NEWS AUS DEM HANDEL 3:18min, 06. April 2018, 10:36 Uhr
- Von Holger Scholze, Börse Stuttgart TV News Redaktion - 06.04.2018 -
China hat scharf auf die überraschenden neuen Drohungen von US-Präsident Donald Trump mit weiteren Strafzöllen auf Importe in Höhe von 100 Milliarden Dollar reagiert. Das Handelsministerium in Peking teilte am Freitag mit, man werde "umfassende Gegenmaßnahmen" ergreifen und "um jeden Preis" gegen den einseitigen Protektionismus der USA ankämpfen. "Wir wollen keinen Handelskrieg, aber wir fürchten einen solchen Krieg auch nicht."
Nachdem sich die beiden größten Volkswirtschaften schon gegenseitig mit Importzöllen von 50 Milliarden USDollar überzogen hatten, ordnete Trump am Donnerstagabend (Ortszeit) in Washington an, weitere Sonderabgaben auf Einfuhren aus der Volksrepublik in Höhe von 100 Milliarden US-Dollar zu prüfen. Er begründete dies mit "unfairen Vergeltungsmaßnahmen Chinas".
Der US-Handelsbeauftragte Robert Lighthizer solle untersuchen, ob zusätzliche Zölle angemessen seien, hieß es in einer Erklärung. Falls dies zutreffe, solle er diejenigen Produkte identifizieren, die mit den Abgaben belegt werden können. Lighthizer erklärte, solche Maßnahmen würden einer Bewertungsfrist von 60 Tagen unterzogen und nicht in Kraft treten, bis dieser Prozess abgeschlossen sei.
Der Streit zwischen den Wirtschaftsriesen war am Mittwoch über amerikanische Vorwürfe des Technologiediebstahls durch China offen ausgebrochen. Nachdem die USA 25-prozentige Strafzölle auf Importe aus China in Höhe von 50 Milliarden Dollar angekündigt hatten, konterte China umgehend mit eigenen Strafabgaben in gleicher Höhe auf Importe aus den USA.
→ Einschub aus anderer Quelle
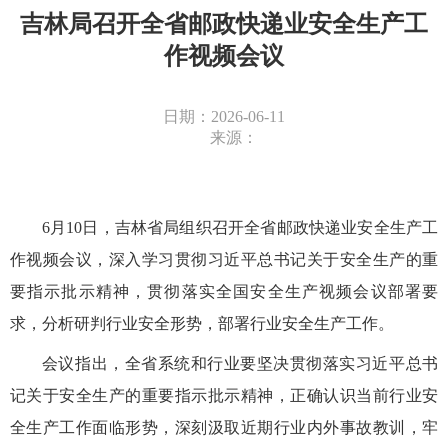
吉林局召开全省邮政快递业安全生产工
作视频会议
日期：2026-06-11
来源：
6月10日，吉林省局组织召开全省邮政快递业安全生产工
作视频会议，深入学习贯彻习近平总书记关于安全生产的重
要指示批示精神，贯彻落实全国安全生产视频会议部署要
求，分析研判行业安全形势，部署行业安全生产工作。
会议指出，全省
系统和行业
要坚决贯彻落实习近平总书
记关于安全生产的重要指示批示精神，
正确
认识
当前行业
安
全生产工作面临形势
，
深刻汲取近期行业内外事故教训，牢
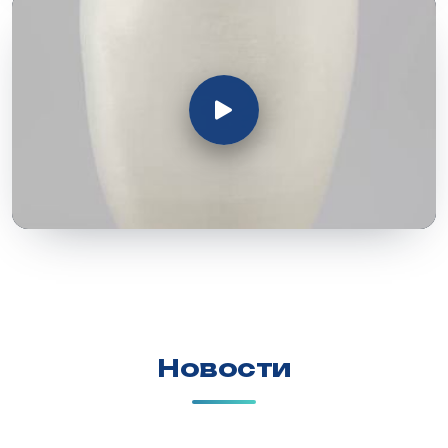
Новости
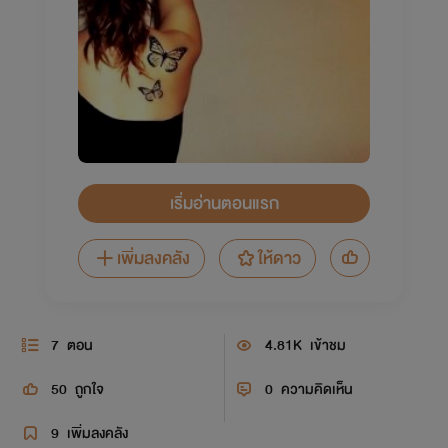
เริ่มอ่านตอนแรก
เพิ่มลงคลัง
ให้ดาว
7
ตอน
4.81K
เข้าชม
50
ถูกใจ
0
ความคิดเห็น
9
เพิ่มลงคลัง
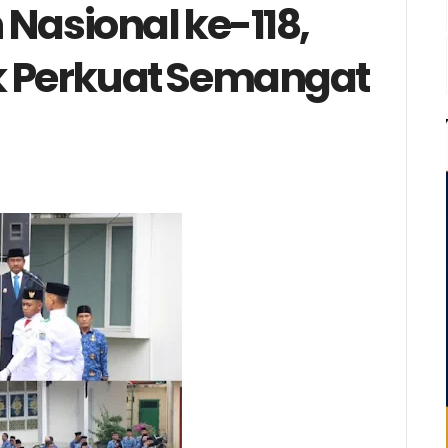
Nasional ke-118,
k Perkuat Semangat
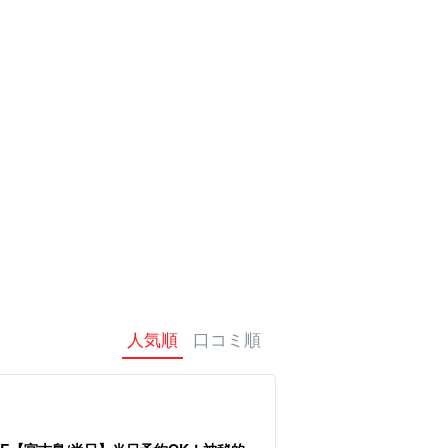
ミアム
ものづくり体験
ベビーシッター
スパ&リラク
プラン
ゼーション
人気順
口コミ順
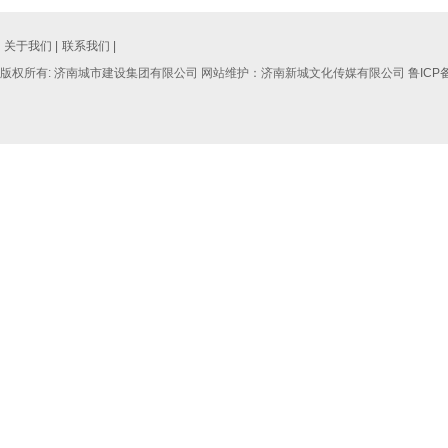
关于我们 |
联系我们 |
版权所有: 济南城市建设集团有限公司 网站维护：济南新城文化传媒有限公司
鲁ICP备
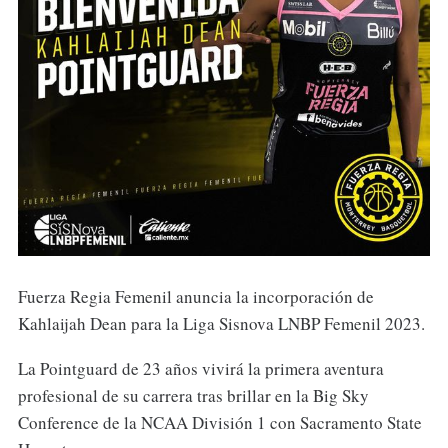
Fuerza Regia Femenil anuncia la incorporación de
Kahlaijah Dean para la Liga Sisnova LNBP Femenil 2023.
La Pointguard de 23 años vivirá la primera aventura
profesional de su carrera tras brillar en la Big Sky
Conference de la NCAA División 1 con Sacramento State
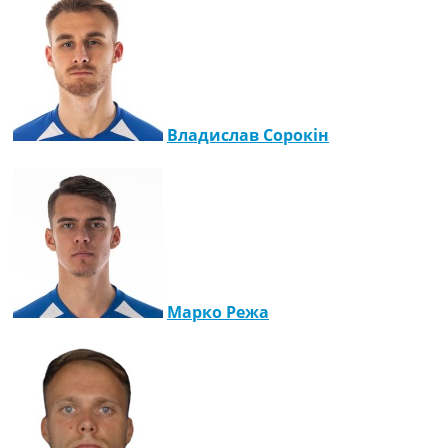
Владислав Сорокін
Марко Режа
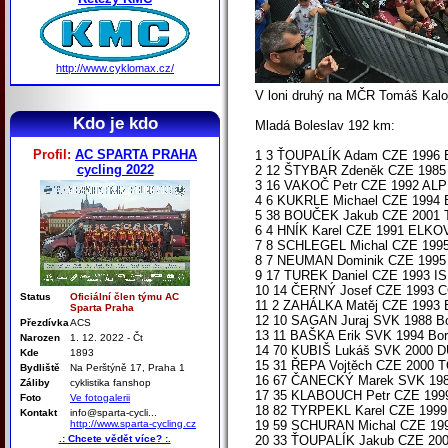
http://www.cyklomax.cz/
V loni druhý na MČR Tomáš Kalojí
Kdo je kdo
Mladá Boleslav 192 km:
Profil:
AC SPARTA PRAHA
1 3 ŤOUPALÍK Adam CZE 1996 E
cycling 2022
2 12 ŠTYBAR Zdeněk CZE 1985 D
3 16 VAKOČ Petr CZE 1992 ALPE
4 6 KUKRLE Michael CZE 1994 
5 38 BOUČEK Jakub CZE 2001 
6 4 HNÍK Karel CZE 1991 ELKOV
7 8 SCHLEGEL Michal CZE 1995
8 7 NEUMAN Dominik CZE 1995 
9 17 TUREK Daniel CZE 1993 IS
10 14 ČERNÝ Josef CZE 1993 CC
Status
Oficiální člen týmu AC
11 2 ZAHÁLKA Matěj CZE 1993 
Sparta Praha
12 10 SAGAN Juraj SVK 1988 Bor
Přezdívka
ACS
13 11 BAŠKA Erik SVK 1994 Bora
Narozen
1. 12. 2022 - Čt
14 70 KUBIŠ Lukáš SVK 2000 DU
Kde
1893
15 31 ŘEPA Vojtěch CZE 2000
Bydliště
Na Perštýně 17, Praha 1
16 67 ČANECKÝ Marek SVK 1988 
Záliby
cyklistika fanshop
17 35 KLABOUCH Petr CZE 199
Foto
Ve fotogalerii
18 82 TYRPEKL Karel CZE 1999 
Kontakt
info@sparta-cycli...
http://www.sparta-cycling.cz
19 59 SCHURAN Michal CZE 1996
.: Chcete vědět více? :.
20 33 ŤOUPALÍK Jakub CZE 20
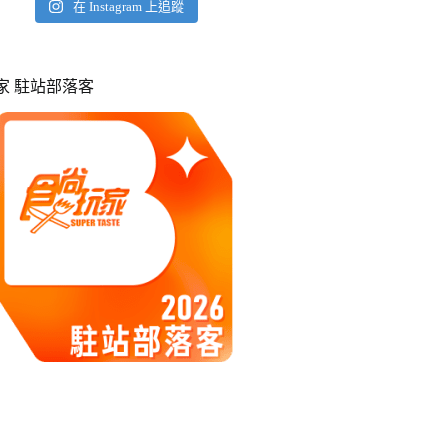
在 Instagram 上追蹤
玩家 駐站部落客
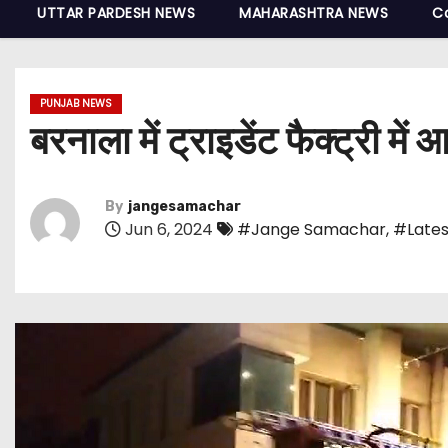
UTTAR PARDESH NEWS
MAHARASHTRA NEWS
C
PUNJAB NEWS
बरनाला में ट्राइडेंट फैक्ट्री में
By
jangesamachar
Jun 6, 2024
#Jange Samachar
,
#Lates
Der Handelskonflikt weckt Sorgen über negative Folgen für die gesamte Weltwirtschaft. Doch reagierten die asiatischen Börsen heute zunächst wenig beeindruckt auf die neue Zuspitzung. Der NIKKEI-Index in Tokio lag leicht im Plus, der Hang-Seng-Index in Hongkong stieg sogar deutlich. Nur die Börse in Seoul drehte ins Minus.
Trump begründete seinen Schritt damit, dass China sich dazu entschlossen habe, US-amerikanischen Landwirten und Herstellern Schaden zuzufügen. Deshalb habe er Lighthizer angewiesen, zusätzliche Strafzölle zu prüfen.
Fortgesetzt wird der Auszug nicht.